Modell für mehr Wachstum

Sonderwirtschaftszonen sollen Euro-Krisenländer retten

VonDietmar Neuerer

ExklusivGriechenland ist quasi pleite und auch andere Südländer liegen wirtschaftlich am Boden. Händeringend gesucht wird ein Wachstumsbringer. Welche Möglichkeit die internationalen Geldgeber haben, skizziert das DIW.

Auf einer Europafahne liegen Euro Münzen. dpa

Auf einer Europafahne liegen Euro Münzen.
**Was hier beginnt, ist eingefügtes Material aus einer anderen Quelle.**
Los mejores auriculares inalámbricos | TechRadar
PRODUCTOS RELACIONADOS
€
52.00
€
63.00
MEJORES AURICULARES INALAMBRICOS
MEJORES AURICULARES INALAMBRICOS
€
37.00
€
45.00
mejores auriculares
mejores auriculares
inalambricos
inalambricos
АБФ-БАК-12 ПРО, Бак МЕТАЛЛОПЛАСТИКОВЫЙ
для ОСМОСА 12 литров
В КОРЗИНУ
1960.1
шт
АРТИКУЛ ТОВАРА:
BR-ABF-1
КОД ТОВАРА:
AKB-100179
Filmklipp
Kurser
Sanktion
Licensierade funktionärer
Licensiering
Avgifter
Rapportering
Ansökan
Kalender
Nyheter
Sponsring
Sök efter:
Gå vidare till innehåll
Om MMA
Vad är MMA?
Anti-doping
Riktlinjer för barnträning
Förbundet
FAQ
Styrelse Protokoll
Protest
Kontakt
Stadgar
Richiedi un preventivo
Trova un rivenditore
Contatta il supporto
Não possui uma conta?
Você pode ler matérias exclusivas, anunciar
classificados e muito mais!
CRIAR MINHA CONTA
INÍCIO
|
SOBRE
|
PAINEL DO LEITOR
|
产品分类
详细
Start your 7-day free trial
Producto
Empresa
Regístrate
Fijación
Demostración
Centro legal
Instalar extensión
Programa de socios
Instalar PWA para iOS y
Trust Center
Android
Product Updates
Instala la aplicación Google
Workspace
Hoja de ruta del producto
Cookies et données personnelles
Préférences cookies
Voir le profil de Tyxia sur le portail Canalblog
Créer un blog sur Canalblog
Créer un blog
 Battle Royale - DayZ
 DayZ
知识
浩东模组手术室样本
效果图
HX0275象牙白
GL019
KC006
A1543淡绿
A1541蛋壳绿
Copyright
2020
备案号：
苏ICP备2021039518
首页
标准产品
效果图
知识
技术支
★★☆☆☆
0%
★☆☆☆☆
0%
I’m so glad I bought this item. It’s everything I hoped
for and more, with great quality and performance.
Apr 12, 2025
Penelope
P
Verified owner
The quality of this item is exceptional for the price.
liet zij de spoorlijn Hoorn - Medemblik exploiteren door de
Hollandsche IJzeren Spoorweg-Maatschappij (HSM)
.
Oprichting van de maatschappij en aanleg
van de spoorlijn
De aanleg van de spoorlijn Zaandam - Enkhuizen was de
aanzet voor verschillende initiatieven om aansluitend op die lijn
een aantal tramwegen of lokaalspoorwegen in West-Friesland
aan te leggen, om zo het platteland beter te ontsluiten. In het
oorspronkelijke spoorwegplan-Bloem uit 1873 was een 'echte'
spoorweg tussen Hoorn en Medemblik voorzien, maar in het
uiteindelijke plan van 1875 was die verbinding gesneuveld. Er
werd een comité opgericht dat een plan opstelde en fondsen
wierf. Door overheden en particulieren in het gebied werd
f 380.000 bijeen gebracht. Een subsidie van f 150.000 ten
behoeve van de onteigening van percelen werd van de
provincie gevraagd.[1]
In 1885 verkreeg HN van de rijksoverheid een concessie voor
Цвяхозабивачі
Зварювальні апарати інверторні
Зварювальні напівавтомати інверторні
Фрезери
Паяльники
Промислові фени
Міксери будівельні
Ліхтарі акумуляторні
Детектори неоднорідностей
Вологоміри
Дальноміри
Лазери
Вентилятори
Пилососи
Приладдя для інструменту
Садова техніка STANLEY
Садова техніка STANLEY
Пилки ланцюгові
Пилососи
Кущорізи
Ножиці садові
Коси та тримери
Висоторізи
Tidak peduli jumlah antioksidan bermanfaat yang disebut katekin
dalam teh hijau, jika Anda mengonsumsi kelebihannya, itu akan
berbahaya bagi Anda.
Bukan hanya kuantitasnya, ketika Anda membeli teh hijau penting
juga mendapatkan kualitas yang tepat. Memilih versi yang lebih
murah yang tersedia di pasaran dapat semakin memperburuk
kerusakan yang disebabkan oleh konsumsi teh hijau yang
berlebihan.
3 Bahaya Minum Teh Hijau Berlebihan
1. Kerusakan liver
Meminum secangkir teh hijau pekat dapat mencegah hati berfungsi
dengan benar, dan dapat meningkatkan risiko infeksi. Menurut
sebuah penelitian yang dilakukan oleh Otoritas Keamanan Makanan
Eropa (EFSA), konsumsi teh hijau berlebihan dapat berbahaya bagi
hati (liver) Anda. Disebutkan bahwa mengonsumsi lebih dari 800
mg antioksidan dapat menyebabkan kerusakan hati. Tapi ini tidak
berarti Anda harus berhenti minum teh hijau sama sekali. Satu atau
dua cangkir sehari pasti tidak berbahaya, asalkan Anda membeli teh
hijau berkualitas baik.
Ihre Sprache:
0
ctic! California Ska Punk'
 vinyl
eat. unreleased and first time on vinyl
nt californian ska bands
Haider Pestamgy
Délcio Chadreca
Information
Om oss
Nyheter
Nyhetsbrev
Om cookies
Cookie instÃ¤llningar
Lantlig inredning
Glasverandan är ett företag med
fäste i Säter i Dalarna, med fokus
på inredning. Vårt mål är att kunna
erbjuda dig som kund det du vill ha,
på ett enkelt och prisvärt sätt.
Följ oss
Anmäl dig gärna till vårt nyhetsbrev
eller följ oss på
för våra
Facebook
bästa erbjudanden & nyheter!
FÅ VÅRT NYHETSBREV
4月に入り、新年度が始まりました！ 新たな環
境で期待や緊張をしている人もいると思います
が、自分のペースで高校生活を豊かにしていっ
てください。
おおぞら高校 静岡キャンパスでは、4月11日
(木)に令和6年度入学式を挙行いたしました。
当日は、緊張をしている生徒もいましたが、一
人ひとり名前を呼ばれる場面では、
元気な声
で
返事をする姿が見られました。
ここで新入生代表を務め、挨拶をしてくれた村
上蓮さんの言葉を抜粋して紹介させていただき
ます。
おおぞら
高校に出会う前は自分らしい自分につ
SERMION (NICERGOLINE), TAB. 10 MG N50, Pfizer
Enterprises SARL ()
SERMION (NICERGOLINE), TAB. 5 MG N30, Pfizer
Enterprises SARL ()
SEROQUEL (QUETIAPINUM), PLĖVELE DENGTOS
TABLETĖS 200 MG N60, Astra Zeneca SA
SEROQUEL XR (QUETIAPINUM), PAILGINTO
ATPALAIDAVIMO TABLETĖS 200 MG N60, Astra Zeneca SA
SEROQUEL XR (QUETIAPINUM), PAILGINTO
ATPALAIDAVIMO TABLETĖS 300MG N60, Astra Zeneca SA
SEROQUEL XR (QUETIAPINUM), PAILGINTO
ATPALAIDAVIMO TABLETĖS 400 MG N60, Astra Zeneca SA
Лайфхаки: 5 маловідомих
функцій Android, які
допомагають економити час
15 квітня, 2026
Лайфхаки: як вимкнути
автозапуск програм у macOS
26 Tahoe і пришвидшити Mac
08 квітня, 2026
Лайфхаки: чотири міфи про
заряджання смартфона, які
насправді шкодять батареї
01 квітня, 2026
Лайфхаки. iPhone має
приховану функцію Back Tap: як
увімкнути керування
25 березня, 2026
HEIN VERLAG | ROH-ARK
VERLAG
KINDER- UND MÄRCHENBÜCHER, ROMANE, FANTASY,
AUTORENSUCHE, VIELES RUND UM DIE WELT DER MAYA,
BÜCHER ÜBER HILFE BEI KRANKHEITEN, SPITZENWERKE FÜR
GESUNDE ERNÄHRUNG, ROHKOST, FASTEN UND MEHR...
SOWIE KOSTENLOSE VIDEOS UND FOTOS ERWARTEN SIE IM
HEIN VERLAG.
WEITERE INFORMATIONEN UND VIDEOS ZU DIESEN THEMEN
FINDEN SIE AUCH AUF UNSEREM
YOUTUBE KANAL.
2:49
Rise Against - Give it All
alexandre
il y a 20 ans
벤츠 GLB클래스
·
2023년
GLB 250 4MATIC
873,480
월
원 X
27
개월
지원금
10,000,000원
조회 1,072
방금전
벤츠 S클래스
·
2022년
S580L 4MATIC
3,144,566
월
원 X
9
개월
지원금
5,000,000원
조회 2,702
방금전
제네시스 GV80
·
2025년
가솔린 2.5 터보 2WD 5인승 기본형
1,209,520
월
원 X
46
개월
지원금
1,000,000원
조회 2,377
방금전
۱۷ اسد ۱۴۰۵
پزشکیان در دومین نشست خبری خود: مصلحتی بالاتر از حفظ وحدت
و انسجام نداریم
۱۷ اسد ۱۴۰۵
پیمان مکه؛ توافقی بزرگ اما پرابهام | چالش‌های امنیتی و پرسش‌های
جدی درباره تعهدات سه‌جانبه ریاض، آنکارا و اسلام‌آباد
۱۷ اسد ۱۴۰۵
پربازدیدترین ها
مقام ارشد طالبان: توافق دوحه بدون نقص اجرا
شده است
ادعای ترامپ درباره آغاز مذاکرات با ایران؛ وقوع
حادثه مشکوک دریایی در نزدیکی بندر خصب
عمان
BerlinUm die Talfahrt in Krisenländern wie Spanien, Italien, Portugal und Griechenland zu stoppen, schlägt das Deutsche Institut für Wirtschaftsforschung (DIW) die Einrichtung von Sonderwirtschaftszonen vor. „Zwar hat der Beschluss der Europäischen Zentralbank, am Kapitalmarkt bei Bedarf die Wertpapiere von Defizitländern notfalls aufzukaufen, für eine gewisse Entspannung gesorgt. Allerdings ist die Konsolidierungspolitik noch durch weitere Maßnahmen zu flankieren, um ihren Erfolg zu sichern“, sagte der Leiter der Abteilung Makroökonomie am DIW, Christian Dreger, Handelsblatt Online. „Dazu gehören wachstumsstimulierende Programme in den Südländern, beispielsweise die Einrichtung von Sonderwirtschaftszonen.“ Auch die anstehende Umstrukturierung des EU-Haushalts könne unterstützend wirken, fügte Dreger hinzu. „Dabei ist jedoch eine kritischere Evaluierung wachstumsfördernder Programmen erforderlich.“

Dreger sieht die Politik in der Pflicht, rasch zu handeln, da die Schuldenkrise im Euroraum „noch längst nicht überwunden“ sei. „Insbesondere die Südländer stecken in einer tiefen Rezession, die durch ihre Konsolidierungsanstrengungen kurzfristig verschärft wird“, sagte der DIW-Ökonom.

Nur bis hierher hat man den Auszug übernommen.